● **INSTRUCTIONS TO FOLLOW**
Write an exact copy of the entries below that leaves out all pictures.

[Data records]
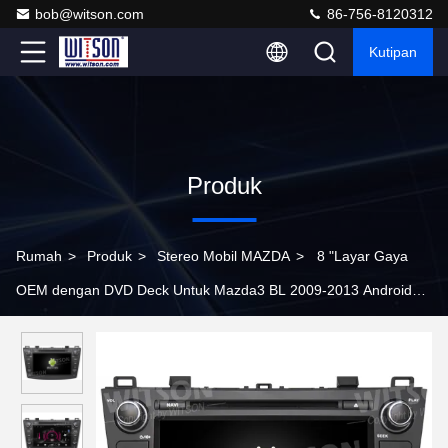
bob@witson.com
86-756-8120312
Kutipan
Produk
Rumah
>
Produk
>
Stereo Mobil MAZDA
>
8 "Layar Gaya
OEM dengan DVD Deck Untuk Mazda3 BL 2009-2013 Android
Mobil DVD GPS Multimedia Stereo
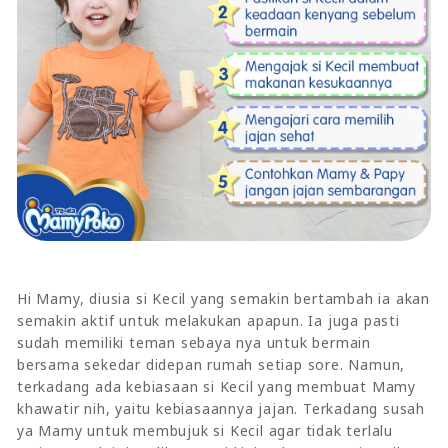
Hi Mamy, diusia si Kecil yang semakin bertambah ia akan
semakin aktif untuk melakukan apapun. Ia juga pasti
sudah memiliki teman sebaya nya untuk bermain
bersama sekedar didepan rumah setiap sore. Namun,
terkadang ada kebiasaan si Kecil yang membuat Mamy
khawatir nih, yaitu kebiasaannya jajan. Terkadang susah
ya Mamy untuk membujuk si Kecil agar tidak terlalu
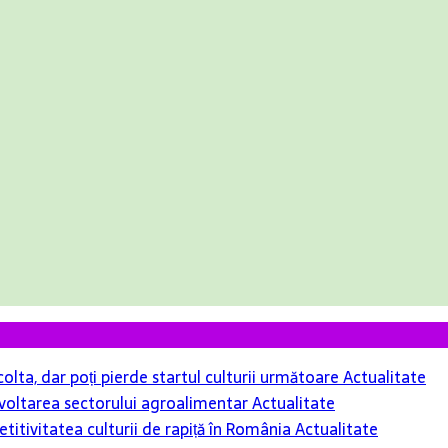
colta, dar poți pierde startul culturii următoare
Actualitate
 dezvoltarea sectorului agroalimentar
Actualitate
itivitatea culturii de rapiță în România
Actualitate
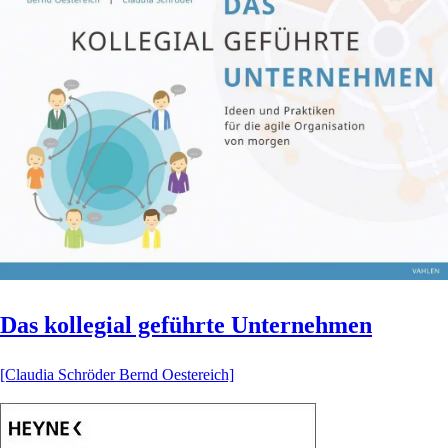
Das kollegial geführte Unternehmen
[Claudia Schröder Bernd Oestereich]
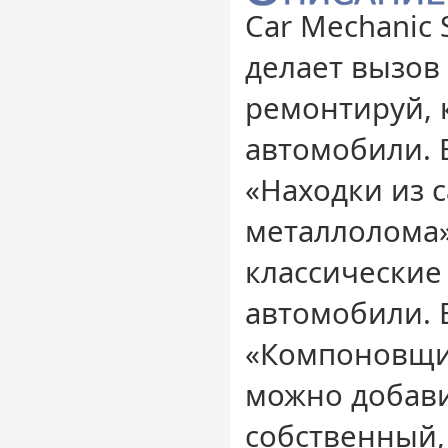
Car Mechanic 
делает вызов
ремонтируй, 
автомобили. 
«Находки из с
металлолома
классические
автомобили. 
«Компоновщи
можно добави
собственный,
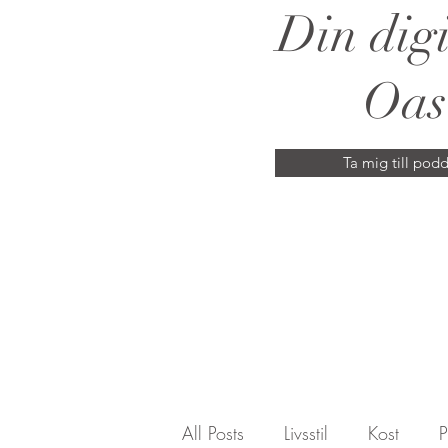
Din digi
Oas
Ta mig till pod
All Posts
Livsstil
Kost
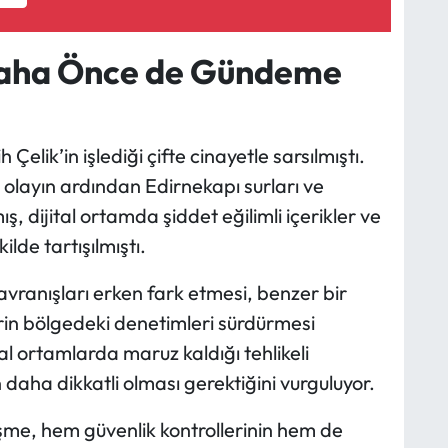
 Daha Önce de Gündeme
elik’in işlediği çifte cinayetle sarsılmıştı.
i olayın ardından Edirnekapı surları ve
ş, dijital ortamda şiddet eğilimli içerikler ve
lde tartışılmıştı.
davranışları erken fark etmesi, benzer bir
erin bölgedeki denetimleri sürdürmesi
al ortamlarda maruz kaldığı tehlikeli
n daha dikkatli olması gerektiğini vurguluyor.
şme, hem güvenlik kontrollerinin hem de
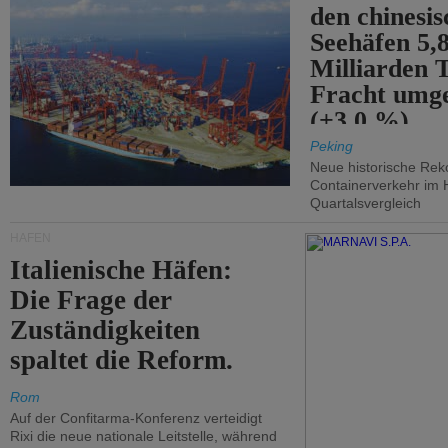
den chinesi
Seehäfen 5,
Milliarden 
Fracht umg
(+3,0 %).
Peking
Neue historische Rek
Containerverkehr im 
Quartalsvergleich
HÄFEN
Italienische Häfen:
Die Frage der
Zuständigkeiten
spaltet die Reform.
Rom
Auf der Confitarma-Konferenz verteidigt
Rixi die neue nationale Leitstelle, während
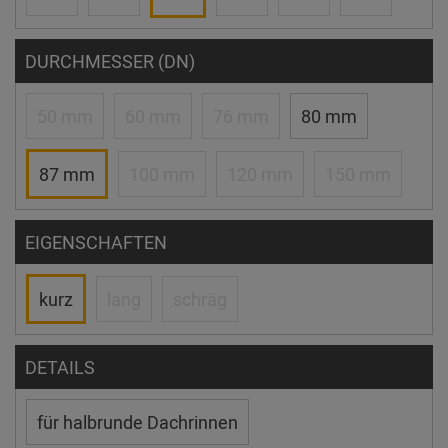
DURCHMESSER (DN)
50 mm
60 mm
76 mm
80 mm
87 mm
100 mm
120 mm
150 mm
EIGENSCHAFTEN
kurz
lang
schräg
DETAILS
für halbrunde Dachrinnen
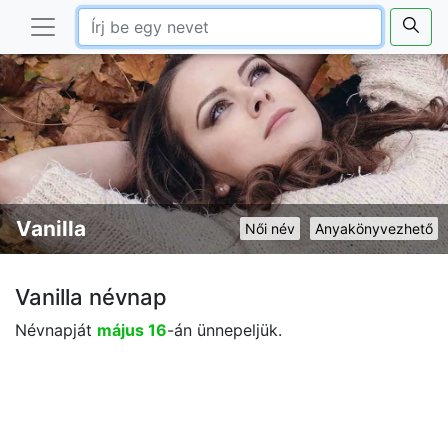
Vanilla
Női név
Anyakönyvezhető
Vanilla névnap
Névnapját
május 16
-án ünnepeljük.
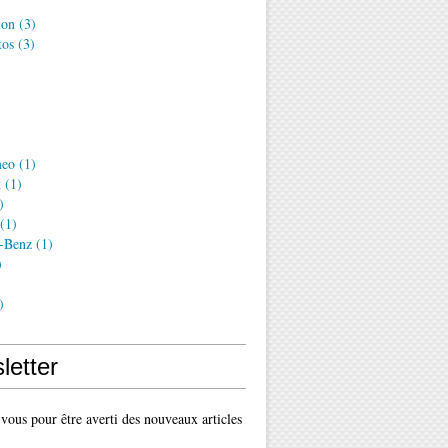
ion
(3)
tos
(3)
meo
(1)
t
(1)
)
(1)
-Benz
(1)
)
)
letter
ous pour être averti des nouveaux articles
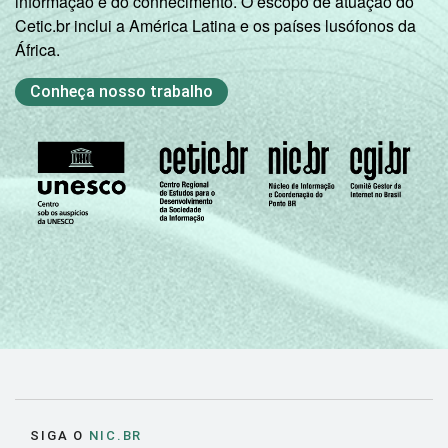
informação e do conhecimento. O escopo de atuação do
Cetic.br inclui a América Latina e os países lusófonos da
África.
Conheça nosso trabalho
SIGA O
NIC.BR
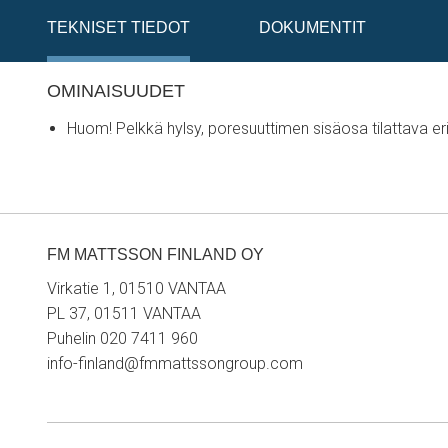
TEKNISET TIEDOT
DOKUMENTIT
OMINAISUUDET
Huom! Pelkkä hylsy, poresuuttimen sisäosa tilattava e
FM MATTSSON FINLAND OY
Virkatie 1, 01510 VANTAA
PL 37, 01511 VANTAA
Puhelin 020 7411 960
info-finland@fmmattssongroup.com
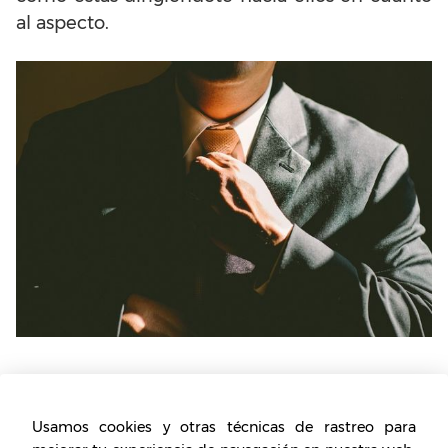
al aspecto.
Despertar curiosidad en los
clientes
Usamos cookies y otras técnicas de rastreo para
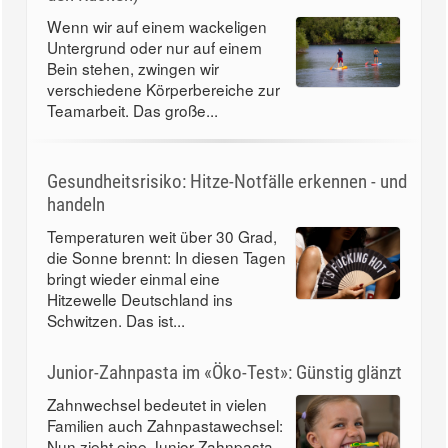
Wenn wir auf einem wackeligen
Untergrund oder nur auf einem
Bein stehen, zwingen wir
verschiedene Körperbereiche zur
Teamarbeit. Das große...
Gesundheitsrisiko: Hitze-Notfälle erkennen - und
handeln
Temperaturen weit über 30 Grad,
die Sonne brennt: In diesen Tagen
bringt wieder einmal eine
Hitzewelle Deutschland ins
Schwitzen. Das ist...
Junior-Zahnpasta im «Öko-Test»: Günstig glänzt
Zahnwechsel bedeutet in vielen
Familien auch Zahnpastawechsel:
Nun zieht eine Junior-Zahnpasta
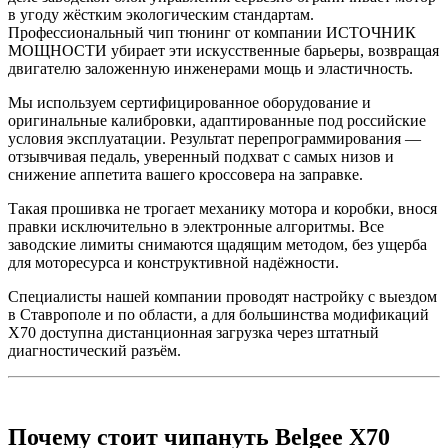
в угоду жёстким экологическим стандартам.
Профессиональный чип тюнинг от компании ИСТОЧНИК
МОЩНОСТИ убирает эти искусственные барьеры, возвращая
двигателю заложенную инженерами мощь и эластичность.
Мы используем сертифицированное оборудование и
оригинальные калибровки, адаптированные под российские
условия эксплуатации. Результат перепрограммирования —
отзывчивая педаль, уверенный подхват с самых низов и
снижение аппетита вашего кроссовера на заправке.
Такая прошивка не трогает механику мотора и коробки, внося
правки исключительно в электронные алгоритмы. Все
заводские лимиты снимаются щадящим методом, без ущерба
для моторесурса и конструктивной надёжности.
Специалисты нашей компании проводят настройку с выездом
в Ставрополе и по области, а для большинства модификаций
X70 доступна дистанционная загрузка через штатный
диагностический разъём.
Почему стоит чипануть Belgee X70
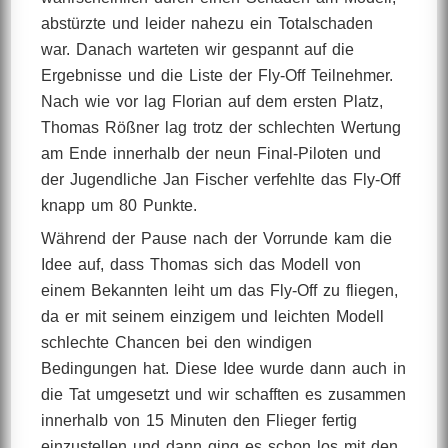
abstürzte und leider nahezu ein Totalschaden
war. Danach warteten wir gespannt auf die
Ergebnisse und die Liste der Fly-Off Teilnehmer.
Nach wie vor lag Florian auf dem ersten Platz,
Thomas Rößner lag trotz der schlechten Wertung
am Ende innerhalb der neun Final-Piloten und
der Jugendliche Jan Fischer verfehlte das Fly-Off
knapp um 80 Punkte.
Während der Pause nach der Vorrunde kam die
Idee auf, dass Thomas sich das Modell von
einem Bekannten leiht um das Fly-Off zu fliegen,
da er mit seinem einzigem und leichten Modell
schlechte Chancen bei den windigen
Bedingungen hat. Diese Idee wurde dann auch in
die Tat umgesetzt und wir schafften es zusammen
innerhalb von 15 Minuten den Flieger fertig
einzustellen und dann ging es schon los mit den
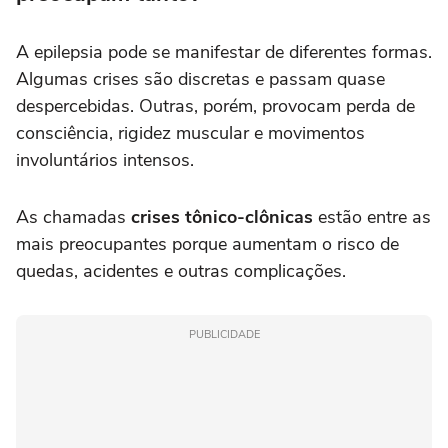
A epilepsia pode se manifestar de diferentes formas.
Algumas crises são discretas e passam quase
despercebidas. Outras, porém, provocam perda de
consciência, rigidez muscular e movimentos
involuntários intensos.
As chamadas
crises tônico-clônicas
estão entre as
mais preocupantes porque aumentam o risco de
quedas, acidentes e outras complicações.
PUBLICIDADE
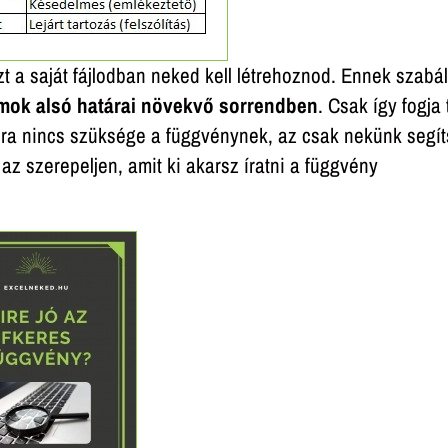
t a saját fájlodban neked kell létrehoznod. Ennek szabál
umok alsó határai növekvő sorrendben
. Csak így fogja 
pra nincs szüksége a függvénynek, az csak nekünk segít
az szerepeljen, amit ki akarsz íratni a függvény
Iratkozz fel hírlevelünkre!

● **SOLUTION FOR THIS PROBLEM**
bob@witson.com
86-756-8120312
Kutipan
Produk
Rumah
>
Produk
>
Stereo Mobil MAZDA
>
8 "Layar Gaya
OEM dengan DVD Deck Untuk Mazda3 BL 2009-2013 Android
Mobil DVD GPS Multimedia Stereo
Hi Mamy, diusia si Kecil yang semakin bertambah ia akan
semakin aktif untuk melakukan apapun. Ia juga pasti
sudah memiliki teman sebaya nya untuk bermain
bersama sekedar didepan rumah setiap sore. Namun,
terkadang ada kebiasaan si Kecil yang membuat Mamy
khawatir nih, yaitu kebiasaannya jajan. Terkadang susah
ya Mamy untuk membujuk si Kecil agar tidak terlalu
colta, dar poți pierde startul culturii următoare
Actualitate
 dezvoltarea sectorului agroalimentar
Actualitate
itivitatea culturii de rapiță în România
Actualitate
Das kollegial geführte Unternehmen
[Claudia Schröder Bernd Oestereich]
Car Mechanic 
делает вызов
ремонтируй, 
автомобили. 
«Находки из с
металлолома
классические
автомобили. 
«Компоновщи
можно добави
собственный,
Din digi
Oas
Ta mig till pod
All Posts
Livsstil
Kost
 Daha Önce de Gündeme
elik’in işlediği çifte cinayetle sarsılmıştı.
i olayın ardından Edirnekapı surları ve
ş, dijital ortamda şiddet eğilimli içerikler ve
lde tartışılmıştı.
davranışları erken fark etmesi, benzer bir
erin bölgedeki denetimleri sürdürmesi
al ortamlarda maruz kaldığı tehlikeli
n daha dikkatli olması gerektiğini vurguluyor.
şme, hem güvenlik kontrollerinin hem de
den chinesi
Seehäfen 5,
Milliarden 
Fracht umg
(+3,0 %).
Peking
Neue historische Rek
Containerverkehr im 
Quartalsvergleich
HÄFEN
Italienische Häfen:
Die Frage der
Zuständigkeiten
spaltet die Reform.
Rom
Auf der Confitarma-Konferenz verteidigt
Rixi die neue nationale Leitstelle, während
DURCHMESSER (DN)
50 mm
60 mm
76 mm
80 mm
87 mm
100 mm
120 mm
150 mm
EIGENSCHAFTEN
kurz
lang
schräg
DETAILS
für halbrunde Dachrinnen
Vanilla
Női név
Anyakönyvezhető
Vanilla névnap
Névnapját
május 16
-án ünnepeljük.
ion
(3)
tos
(3)
meo
(1)
t
(1)
)
(1)
-Benz
(1)
)
)
letter
ous pour être averti des nouveaux articles
informação e do conhecimento. O escopo de atuação do
Cetic.br inclui a América Latina e os países lusófonos da
África.
Conheça nosso trabalho
SIGA O
NIC.BR
TEKNISET TIEDOT
DOKUMENTIT
OMINAISUUDET
Huom! Pelkkä hylsy, poresuuttimen sisäosa tilattava e
FM MATTSSON FINLAND OY
Virkatie 1, 01510 VANTAA
PL 37, 01511 VANTAA
Puhelin 020 7411 960
info-finland@fmmattssongroup.com
al aspecto.
Despertar curiosidad en los
clientes
Usamos cookies y otras técnicas de rastreo para
Wenn wir auf einem wackeligen
Untergrund oder nur auf einem
Bein stehen, zwingen wir
verschiedene Körperbereiche zur
Teamarbeit. Das große...
Gesundheitsrisiko: Hitze-Notfälle erkennen - und
handeln
Temperaturen weit über 30 Grad,
die Sonne brennt: In diesen Tagen
bringt wieder einmal eine
Hitzewelle Deutschland ins
Schwitzen. Das ist...
Junior-Zahnpasta im «Öko-Test»: Günstig glänzt
Zahnwechsel bedeutet in vielen
Familien auch Zahnpastawechsel:
Nun zieht eine Junior-Zahnpasta
в угоду жёстким экологическим стандартам.
Профессиональный чип тюнинг от компании ИСТОЧНИК
МОЩНОСТИ убирает эти искусственные барьеры, возвращая
двигателю заложенную инженерами мощь и эластичность.
Мы используем сертифицированное оборудование и
оригинальные калибровки, адаптированные под российские
условия эксплуатации. Результат перепрограммирования —
отзывчивая педаль, уверенный подхват с самых низов и
снижение аппетита вашего кроссовера на заправке.
Такая прошивка не трогает механику мотора и коробки, внося
правки исключительно в электронные алгоритмы. Все
заводские лимиты снимаются щадящим методом, без ущерба
для моторесурса и конструктивной надёжности.
Специалисты нашей компании проводят настройку с выездом
в Ставрополе и по области, а для большинства модификаций
X70 доступна дистанционная загрузка через штатный
диагностический разъём.
Почему стоит чипануть Belgee X70
abstürzte und leider nahezu ein Totalschaden
war. Danach warteten wir gespannt auf die
Ergebnisse und die Liste der Fly-Off Teilnehmer.
Nach wie vor lag Florian auf dem ersten Platz,
Thomas Rößner lag trotz der schlechten Wertung
am Ende innerhalb der neun Final-Piloten und
der Jugendliche Jan Fischer verfehlte das Fly-Off
knapp um 80 Punkte.
Während der Pause nach der Vorrunde kam die
Idee auf, dass Thomas sich das Modell von
einem Bekannten leiht um das Fly-Off zu fliegen,
da er mit seinem einzigem und leichten Modell
schlechte Chancen bei den windigen
Bedingungen hat. Diese Idee wurde dann auch in
die Tat umgesetzt und wir schafften es zusammen
innerhalb von 15 Minuten den Flieger fertig
einzustellen und dann ging es schon los mit den
A epilepsia pode se manifestar de diferentes formas.
Algumas crises são discretas e passam quase
despercebidas. Outras, porém, provocam perda de
consciência, rigidez muscular e movimentos
involuntários intensos.
As chamadas
crises tônico-clônicas
estão entre as
mais preocupantes porque aumentam o risco de
quedas, acidentes e outras complicações.
PUBLICIDADE
t a saját fájlodban neked kell létrehoznod. Ennek szabál
umok alsó határai növekvő sorrendben
. Csak így fogja 
pra nincs szüksége a függvénynek, az csak nekünk segít
az szerepeljen, amit ki akarsz íratni a függvény
Iratkozz fel hírlevelünkre!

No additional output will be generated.